Task instructions :: In the records below, find the line holding "hören wir deshalb"; copy it and every line after it to the end, omitting all images.
====================
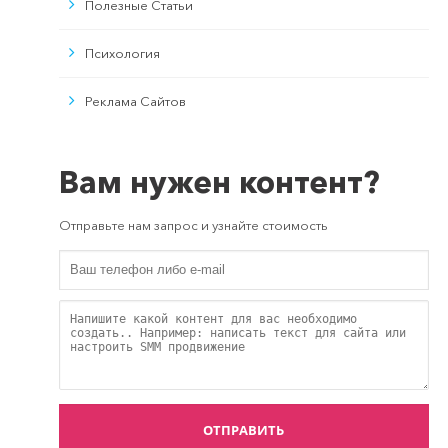
Полезные Статьи
Психология
Реклама Сайтов
Вам нужен контент?
Отправьте нам запрос и узнайте стоимость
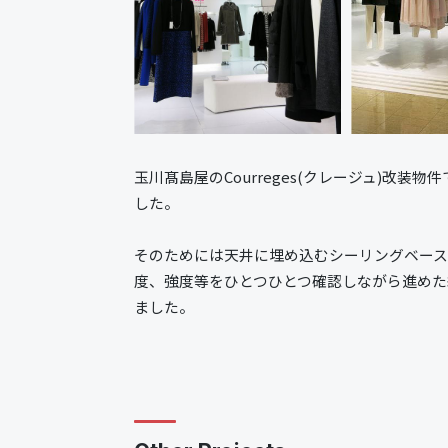
玉川髙島屋のCourreges(クレージュ)改装物件
した。
そのためには天井に埋め込むシーリングベー
度、強度等をひとつひとつ確認しながら進めた結
ました。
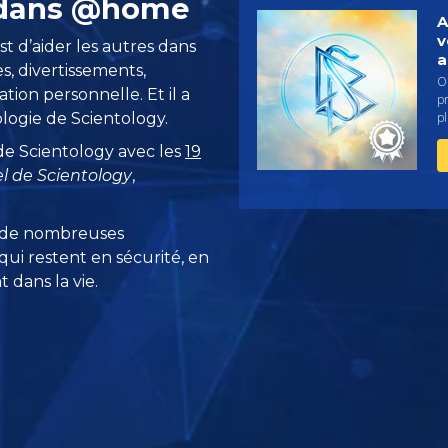
s dans @home
A
v
st d’aider les autres dans
a
es, divertissements,
Ob
ation personnelle. Et il a
pr
ologie de Scientology.
p
 de Scientology avec les
19
 de Scientology
,
 de nombreuses
ui restent en sécurité, en
 dans la vie.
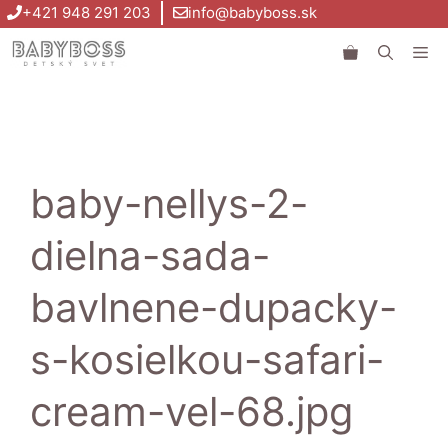
Preskočiť
+421 948 291 203
info@babyboss.sk
na
Me
obsah
baby-nellys-2-
dielna-sada-
bavlnene-dupacky-
s-kosielkou-safari-
cream-vel-68.jpg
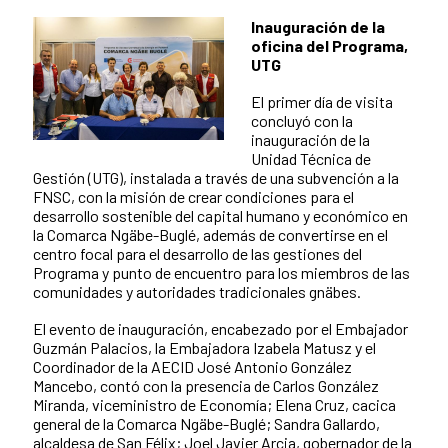
Inauguración de la
oficina del Programa,
UTG
El primer día de visita
concluyó con la
inauguración de la
Unidad Técnica de
Gestión (UTG), instalada a través de una subvención a la
FNSC, con la misión de crear condiciones para el
desarrollo sostenible del capital humano y económico en
la Comarca Ngäbe-Buglé, además de convertirse en el
centro focal para el desarrollo de las gestiones del
Programa y punto de encuentro para los miembros de las
comunidades y autoridades tradicionales gnäbes.
El evento de inauguración, encabezado por el Embajador
Guzmán Palacios, la Embajadora Izabela Matusz y el
Coordinador de la AECID José Antonio González
Mancebo, contó con la presencia de Carlos González
Miranda, viceministro de Economía; Elena Cruz, cacica
general de la Comarca Ngäbe-Buglé; Sandra Gallardo,
alcaldesa de San Félix; Joel Javier Arcia, gobernador de la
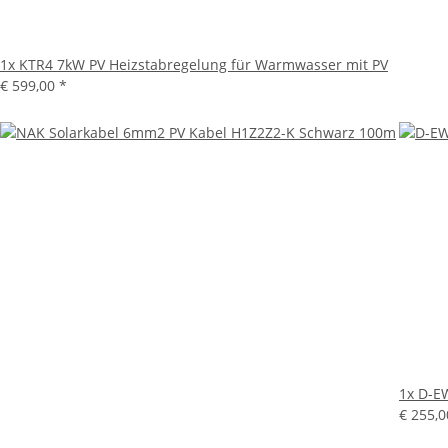
1x
KTR4 7kW PV Heizstabregelung für Warmwasser mit PV
€ 599,00
*
1x
D-EW
€ 255,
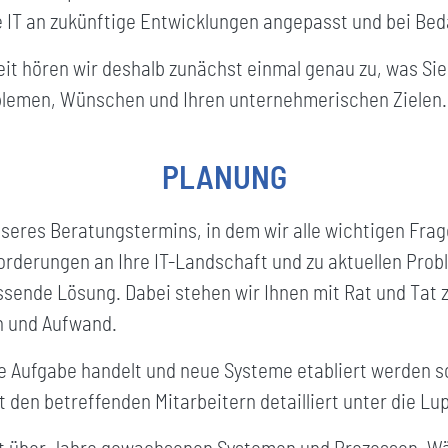
re IT an zukünftige Entwicklungen angepasst und bei Bed
 hören wir deshalb zunächst einmal genau zu, was Sie 
oblemen, Wünschen und Ihren unternehmerischen Zielen.
PLANUNG
nseres Beratungstermins, in dem wir alle wichtigen Fra
rderungen an Ihre IT-Landschaft und zu aktuellen Prob
ssende Lösung. Dabei stehen wir Ihnen mit Rat und Tat z
n und Aufwand.
Aufgabe handelt und neue Systeme etabliert werden sol
 den betreffenden Mitarbeitern detailliert unter die 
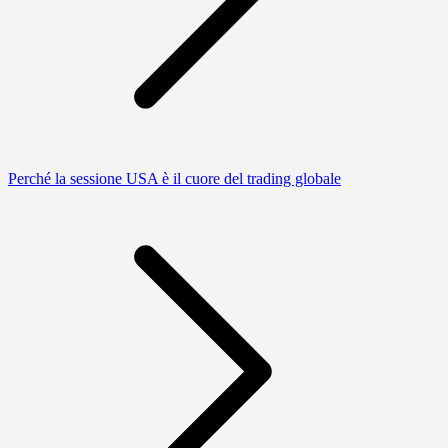
Perché la sessione USA è il cuore del trading globale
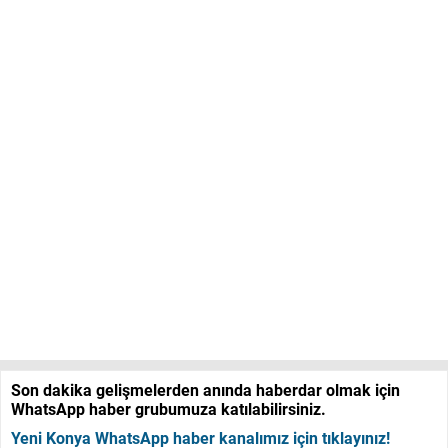
Son dakika gelişmelerden anında haberdar olmak için
WhatsApp haber grubumuza katılabilirsiniz.
Yeni Konya WhatsApp haber kanalımız için tıklayınız!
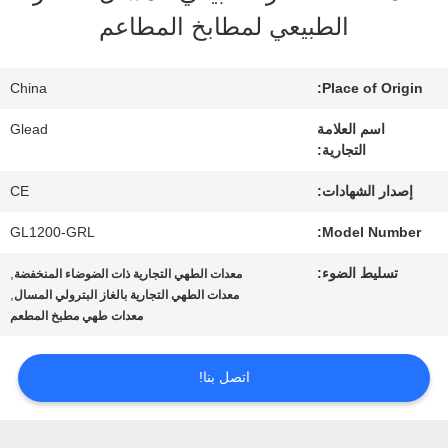
الطبيعي لمطابخ المطاعم
جولة
China
Place of Origin:
في
اسم العلامة
Glead
المصنع
التجارية:
إصدار الشهادات:
CE
مراقبة
GL1200-GRL
Model Number:
الجودة
تسليط الضوء:
,
معدات الطهي التجارية ذات الضوضاء المنخفضة
,
معدات الطهي التجارية بالغاز البترولي المسال
معدات طهي مطبخ المطعم
أخبار
اتصل بنا!
اطلب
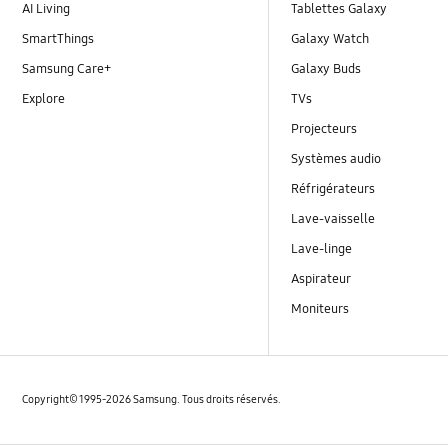
AI Living
Tablettes Galaxy
SmartThings
Galaxy Watch
Samsung Care+
Galaxy Buds
Explore
TVs
Projecteurs
Systèmes audio
Réfrigérateurs
Lave-vaisselle
Lave-linge
Aspirateur
Moniteurs
Copyright© 1995-2026 Samsung. Tous droits réservés.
====================
Solution to the problem ::
 hören wir deshalb zunächst einmal genau zu, was Sie 
oblemen, Wünschen und Ihren unternehmerischen Zielen.
PLANUNG
nseres Beratungstermins, in dem wir alle wichtigen Fra
rderungen an Ihre IT-Landschaft und zu aktuellen Prob
ssende Lösung. Dabei stehen wir Ihnen mit Rat und Tat z
n und Aufwand.
Aufgabe handelt und neue Systeme etabliert werden sol
 den betreffenden Mitarbeitern detailliert unter die 
Perché la sessione USA è il cuore del trading globale
Son dakika gelişmelerden anında haberdar olmak için
WhatsApp haber grubumuza katılabilirsiniz.
Yeni Konya WhatsApp haber kanalımız için tıklayınız!
الطبيعي لمطابخ المطاعم
جولة
China
Place of Origin:
في
اسم العلامة
Glead
المصنع
التجارية:
إصدار الشهادات:
CE
مراقبة
GL1200-GRL
Model Number:
الجودة
تسليط الضوء:
,
معدات الطهي التجارية ذات الضوضاء المنخفضة
,
معدات الطهي التجارية بالغاز البترولي المسال
معدات طهي مطبخ المطعم
أخبار
اتصل بنا!
اطلب
AI Living
Tablettes Galaxy
SmartThings
Galaxy Watch
Samsung Care+
Galaxy Buds
Explore
TVs
Projecteurs
Systèmes audio
Réfrigérateurs
Lave-vaisselle
Lave-linge
Aspirateur
Moniteurs
Copyright© 1995-2026 Samsung. Tous droits réservés.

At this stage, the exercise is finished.